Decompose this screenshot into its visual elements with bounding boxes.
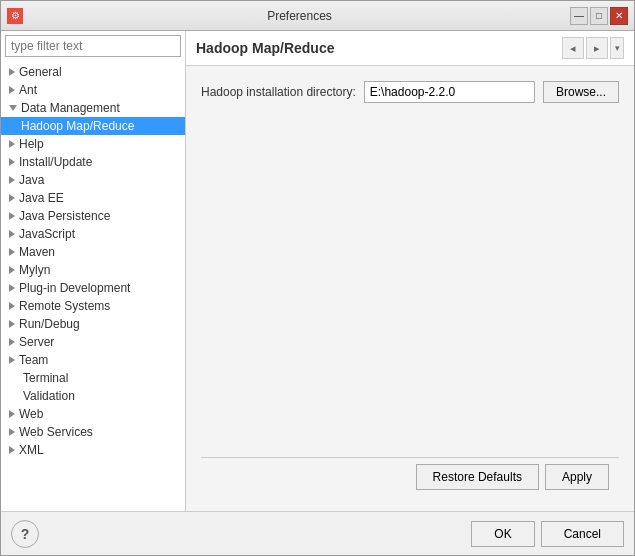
sidebar: General Ant Data Management Hadoop Map/R…: [1, 31, 186, 511]
sidebar-item-label: Remote Systems: [19, 299, 110, 313]
browse-button[interactable]: Browse...: [543, 81, 619, 103]
sidebar-item-label: Server: [19, 335, 54, 349]
sidebar-item-install-update[interactable]: Install/Update: [1, 153, 185, 171]
arrow-icon: [9, 105, 17, 111]
sidebar-item-java[interactable]: Java: [1, 171, 185, 189]
hadoop-dir-input[interactable]: [364, 81, 535, 103]
sidebar-item-validation[interactable]: Validation: [1, 387, 185, 405]
cancel-button[interactable]: Cancel: [541, 521, 624, 547]
panel-body: Hadoop installation directory: Browse...…: [186, 66, 634, 511]
minimize-button[interactable]: —: [570, 7, 588, 25]
sidebar-item-label: Team: [19, 353, 48, 367]
title-bar: ⚙ Preferences — □ ✕: [1, 1, 634, 31]
sidebar-item-label: Web Services: [19, 425, 93, 439]
app-icon: ⚙: [7, 8, 23, 24]
footer-buttons: OK Cancel: [471, 521, 624, 547]
arrow-icon: [9, 284, 15, 292]
bottom-actions: Restore Defaults Apply: [201, 457, 619, 496]
arrow-icon: [9, 158, 15, 166]
help-button[interactable]: ?: [11, 520, 39, 548]
sidebar-item-label: Java EE: [19, 191, 64, 205]
sidebar-item-web-services[interactable]: Web Services: [1, 423, 185, 441]
arrow-icon: [9, 86, 15, 94]
arrow-icon: [9, 428, 15, 436]
arrow-icon: [9, 320, 15, 328]
nav-forward-button[interactable]: ▸: [586, 37, 608, 59]
sidebar-item-hadoop-map-reduce[interactable]: Hadoop Map/Reduce: [1, 117, 185, 135]
sidebar-item-label: Data Management: [21, 101, 120, 115]
sidebar-item-label: Install/Update: [19, 155, 92, 169]
sidebar-item-team[interactable]: Team: [1, 351, 185, 369]
sidebar-item-java-ee[interactable]: Java EE: [1, 189, 185, 207]
apply-button[interactable]: Apply: [545, 464, 609, 490]
right-panel: Hadoop Map/Reduce ◂ ▸ ▾ Hadoop installat…: [186, 31, 634, 511]
sidebar-item-remote-systems[interactable]: Remote Systems: [1, 297, 185, 315]
sidebar-item-label: XML: [19, 443, 44, 457]
sidebar-item-server[interactable]: Server: [1, 333, 185, 351]
panel-nav: ◂ ▸ ▾: [562, 37, 624, 59]
arrow-icon: [9, 194, 15, 202]
maximize-button[interactable]: □: [590, 7, 608, 25]
sidebar-item-label: Java Persistence: [19, 209, 110, 223]
sidebar-item-java-persistence[interactable]: Java Persistence: [1, 207, 185, 225]
arrow-icon: [9, 266, 15, 274]
panel-header: Hadoop Map/Reduce ◂ ▸ ▾: [186, 31, 634, 66]
sidebar-item-mylyn[interactable]: Mylyn: [1, 261, 185, 279]
filter-input[interactable]: [5, 35, 181, 57]
sidebar-item-label: JavaScript: [19, 227, 75, 241]
arrow-icon: [9, 302, 15, 310]
arrow-icon: [9, 410, 15, 418]
sidebar-item-label: Ant: [19, 83, 37, 97]
sidebar-item-plugin-development[interactable]: Plug-in Development: [1, 279, 185, 297]
tree-area: General Ant Data Management Hadoop Map/R…: [1, 61, 185, 511]
close-button[interactable]: ✕: [610, 7, 628, 25]
preferences-window: ⚙ Preferences — □ ✕ General Ant: [0, 0, 635, 556]
sidebar-item-label: Hadoop Map/Reduce: [21, 119, 134, 133]
panel-spacer: [201, 113, 619, 457]
sidebar-item-label: Help: [19, 137, 44, 151]
nav-dropdown-button[interactable]: ▾: [610, 37, 624, 59]
sidebar-item-label: Maven: [19, 245, 55, 259]
arrow-icon: [9, 176, 15, 184]
arrow-icon: [9, 446, 15, 454]
sidebar-item-javascript[interactable]: JavaScript: [1, 225, 185, 243]
arrow-icon: [9, 356, 15, 364]
panel-title: Hadoop Map/Reduce: [196, 40, 334, 56]
sidebar-item-run-debug[interactable]: Run/Debug: [1, 315, 185, 333]
arrow-icon: [9, 140, 15, 148]
sidebar-item-label: Validation: [23, 389, 75, 403]
arrow-icon: [9, 68, 15, 76]
arrow-icon: [9, 230, 15, 238]
sidebar-item-maven[interactable]: Maven: [1, 243, 185, 261]
restore-defaults-button[interactable]: Restore Defaults: [416, 464, 539, 490]
sidebar-item-label: Java: [19, 173, 44, 187]
main-content: General Ant Data Management Hadoop Map/R…: [1, 31, 634, 511]
sidebar-item-label: Web: [19, 407, 43, 421]
sidebar-item-web[interactable]: Web: [1, 405, 185, 423]
sidebar-item-label: Mylyn: [19, 263, 50, 277]
arrow-icon: [9, 248, 15, 256]
nav-back-button[interactable]: ◂: [562, 37, 584, 59]
sidebar-item-ant[interactable]: Ant: [1, 81, 185, 99]
sidebar-item-data-management[interactable]: Data Management: [1, 99, 185, 117]
sidebar-item-label: Run/Debug: [19, 317, 80, 331]
window-controls: — □ ✕: [570, 7, 628, 25]
ok-button[interactable]: OK: [471, 521, 534, 547]
arrow-icon: [9, 338, 15, 346]
sidebar-item-xml[interactable]: XML: [1, 441, 185, 459]
arrow-icon: [9, 212, 15, 220]
sidebar-item-label: Terminal: [23, 371, 68, 385]
sidebar-item-general[interactable]: General: [1, 63, 185, 81]
hadoop-dir-label: Hadoop installation directory:: [201, 85, 356, 99]
sidebar-item-help[interactable]: Help: [1, 135, 185, 153]
sidebar-item-terminal[interactable]: Terminal: [1, 369, 185, 387]
sidebar-item-label: General: [19, 65, 62, 79]
hadoop-dir-row: Hadoop installation directory: Browse...: [201, 81, 619, 103]
sidebar-item-label: Plug-in Development: [19, 281, 130, 295]
footer: ? OK Cancel: [1, 511, 634, 555]
window-title: Preferences: [29, 9, 570, 23]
■ ■ ■
Everything in the data except the pictures should be restated word for word.

Decompose this screenshot into its visual elements with bounding boxes.
sidebar: General Ant Data Management Hadoop Map/R…: [1, 31, 186, 511]
sidebar-item-label: Remote Systems: [19, 299, 110, 313]
browse-button[interactable]: Browse...: [543, 81, 619, 103]
sidebar-item-label: Server: [19, 335, 54, 349]
sidebar-item-install-update[interactable]: Install/Update: [1, 153, 185, 171]
arrow-icon: [9, 105, 17, 111]
sidebar-item-java[interactable]: Java: [1, 171, 185, 189]
hadoop-dir-input[interactable]: [364, 81, 535, 103]
sidebar-item-validation[interactable]: Validation: [1, 387, 185, 405]
cancel-button[interactable]: Cancel: [541, 521, 624, 547]
panel-body: Hadoop installation directory: Browse...…: [186, 66, 634, 511]
minimize-button[interactable]: —: [570, 7, 588, 25]
sidebar-item-label: Team: [19, 353, 48, 367]
title-bar: ⚙ Preferences — □ ✕: [1, 1, 634, 31]
sidebar-item-label: Web Services: [19, 425, 93, 439]
app-icon: ⚙: [7, 8, 23, 24]
footer-buttons: OK Cancel: [471, 521, 624, 547]
arrow-icon: [9, 284, 15, 292]
bottom-actions: Restore Defaults Apply: [201, 457, 619, 496]
arrow-icon: [9, 158, 15, 166]
help-button[interactable]: ?: [11, 520, 39, 548]
sidebar-item-label: Java EE: [19, 191, 64, 205]
sidebar-item-web-services[interactable]: Web Services: [1, 423, 185, 441]
arrow-icon: [9, 86, 15, 94]
arrow-icon: [9, 428, 15, 436]
arrow-icon: [9, 320, 15, 328]
nav-forward-button[interactable]: ▸: [586, 37, 608, 59]
sidebar-item-hadoop-map-reduce[interactable]: Hadoop Map/Reduce: [1, 117, 185, 135]
sidebar-item-label: Data Management: [21, 101, 120, 115]
sidebar-item-label: Install/Update: [19, 155, 92, 169]
sidebar-item-team[interactable]: Team: [1, 351, 185, 369]
sidebar-item-java-ee[interactable]: Java EE: [1, 189, 185, 207]
apply-button[interactable]: Apply: [545, 464, 609, 490]
right-panel: Hadoop Map/Reduce ◂ ▸ ▾ Hadoop installat…: [186, 31, 634, 511]
sidebar-item-remote-systems[interactable]: Remote Systems: [1, 297, 185, 315]
sidebar-item-label: XML: [19, 443, 44, 457]
sidebar-item-server[interactable]: Server: [1, 333, 185, 351]
panel-nav: ◂ ▸ ▾: [562, 37, 624, 59]
arrow-icon: [9, 194, 15, 202]
maximize-button[interactable]: □: [590, 7, 608, 25]
sidebar-item-label: Java Persistence: [19, 209, 110, 223]
sidebar-item-java-persistence[interactable]: Java Persistence: [1, 207, 185, 225]
arrow-icon: [9, 266, 15, 274]
panel-header: Hadoop Map/Reduce ◂ ▸ ▾: [186, 31, 634, 66]
sidebar-item-mylyn[interactable]: Mylyn: [1, 261, 185, 279]
filter-input[interactable]: [5, 35, 181, 57]
sidebar-item-label: JavaScript: [19, 227, 75, 241]
arrow-icon: [9, 302, 15, 310]
arrow-icon: [9, 410, 15, 418]
sidebar-item-label: Ant: [19, 83, 37, 97]
sidebar-item-plugin-development[interactable]: Plug-in Development: [1, 279, 185, 297]
tree-area: General Ant Data Management Hadoop Map/R…: [1, 61, 185, 511]
close-button[interactable]: ✕: [610, 7, 628, 25]
preferences-window: ⚙ Preferences — □ ✕ General Ant: [0, 0, 635, 556]
sidebar-item-label: Hadoop Map/Reduce: [21, 119, 134, 133]
panel-spacer: [201, 113, 619, 457]
sidebar-item-label: Help: [19, 137, 44, 151]
nav-dropdown-button[interactable]: ▾: [610, 37, 624, 59]
sidebar-item-label: Maven: [19, 245, 55, 259]
arrow-icon: [9, 176, 15, 184]
arrow-icon: [9, 446, 15, 454]
sidebar-item-javascript[interactable]: JavaScript: [1, 225, 185, 243]
arrow-icon: [9, 356, 15, 364]
panel-title: Hadoop Map/Reduce: [196, 40, 334, 56]
sidebar-item-run-debug[interactable]: Run/Debug: [1, 315, 185, 333]
arrow-icon: [9, 140, 15, 148]
sidebar-item-label: Validation: [23, 389, 75, 403]
arrow-icon: [9, 68, 15, 76]
arrow-icon: [9, 230, 15, 238]
sidebar-item-maven[interactable]: Maven: [1, 243, 185, 261]
restore-defaults-button[interactable]: Restore Defaults: [416, 464, 539, 490]
sidebar-item-label: Java: [19, 173, 44, 187]
main-content: General Ant Data Management Hadoop Map/R…: [1, 31, 634, 511]
sidebar-item-label: Web: [19, 407, 43, 421]
sidebar-item-web[interactable]: Web: [1, 405, 185, 423]
sidebar-item-label: Mylyn: [19, 263, 50, 277]
arrow-icon: [9, 248, 15, 256]
nav-back-button[interactable]: ◂: [562, 37, 584, 59]
sidebar-item-ant[interactable]: Ant: [1, 81, 185, 99]
sidebar-item-data-management[interactable]: Data Management: [1, 99, 185, 117]
sidebar-item-label: Run/Debug: [19, 317, 80, 331]
window-controls: — □ ✕: [570, 7, 628, 25]
ok-button[interactable]: OK: [471, 521, 534, 547]
arrow-icon: [9, 338, 15, 346]
sidebar-item-xml[interactable]: XML: [1, 441, 185, 459]
arrow-icon: [9, 212, 15, 220]
sidebar-item-label: Terminal: [23, 371, 68, 385]
sidebar-item-general[interactable]: General: [1, 63, 185, 81]
hadoop-dir-label: Hadoop installation directory:: [201, 85, 356, 99]
sidebar-item-help[interactable]: Help: [1, 135, 185, 153]
sidebar-item-terminal[interactable]: Terminal: [1, 369, 185, 387]
sidebar-item-label: General: [19, 65, 62, 79]
hadoop-dir-row: Hadoop installation directory: Browse...: [201, 81, 619, 103]
sidebar-item-label: Plug-in Development: [19, 281, 130, 295]
footer: ? OK Cancel: [1, 511, 634, 555]
window-title: Preferences: [29, 9, 570, 23]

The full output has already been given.